The Court rounded off the term on criminal cases by vacating the conviction of former Virginia Governor Bob McDonnell in a convincing unanimous opinion that not only restored his career hopes but also those of hundreds of legislators who feared the government’s interpretation of Hobbs Act bribery would make politics as usual a dicey business.
Ex-Gov. Bob McDonnell
The Court narrowed the definition of “official acts” and “pending question or matter” such that the standard assistance of constituents provided by politicians could not result in a career-ending indictment. The Court did not go so far as to completely end McDonnell’s worries. It remanded the case to the Court of Appeals to review his claim that the evidence was insufficient, thus requiring dismissal of the charges. Even if he overcomes that hurdle or the Justice Department decides not to re-try the case, the question is whether future voters will forgive the First Couple’s receipt of $175,000 in shopping sprees and luxury vacations from someone who got essentially zero for his generosity.
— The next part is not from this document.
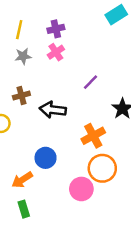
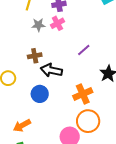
gray star: (23, 56) -> (38, 25), moved
brown cross: (21, 95) -> (35, 56), moved
blue circle: (46, 158) -> (40, 94), moved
As expected, the Court also vacated the judgment in Williams v. Pennsylvania, a capital case in which the Chief Justice of the Pennsylvania Supreme Court refused to recuse himself from ruling on a habeas petitioner’s appeal. What makes this action remarkable is that the Chief Justice, in his position as district attorney, had been involved in the criminal case by authorizing the decision to seek the death penalty and in supervising the case generally as head of the office. The vote, however, was closer than expected, 5-3, in reviewing this egregious behavior by former Chief Justice Castille. The dissent’s distinction was that the appeal involved a habeas decision, not the criminal phase of the case and occurred after Castille had left the prosecutor’s off ice. The state’s argument did not, however, pass the smell test, whatever artificial distinctions could be drawn.
In contrast, the Court ruled unanimously, 8-0, to reverse the 9th Circuit’s dismissal of the conviction in United States v. Bryant. The case held that tribal court domestic assault convictions could be valid predicates in a federal habitual offender prosecution, even though the prior convictions were without counsel. This was not a 6th Amendment violation since the right to counsel does not apply in this misdemeanor context in tribal courts. A victory for serially battered Native American women.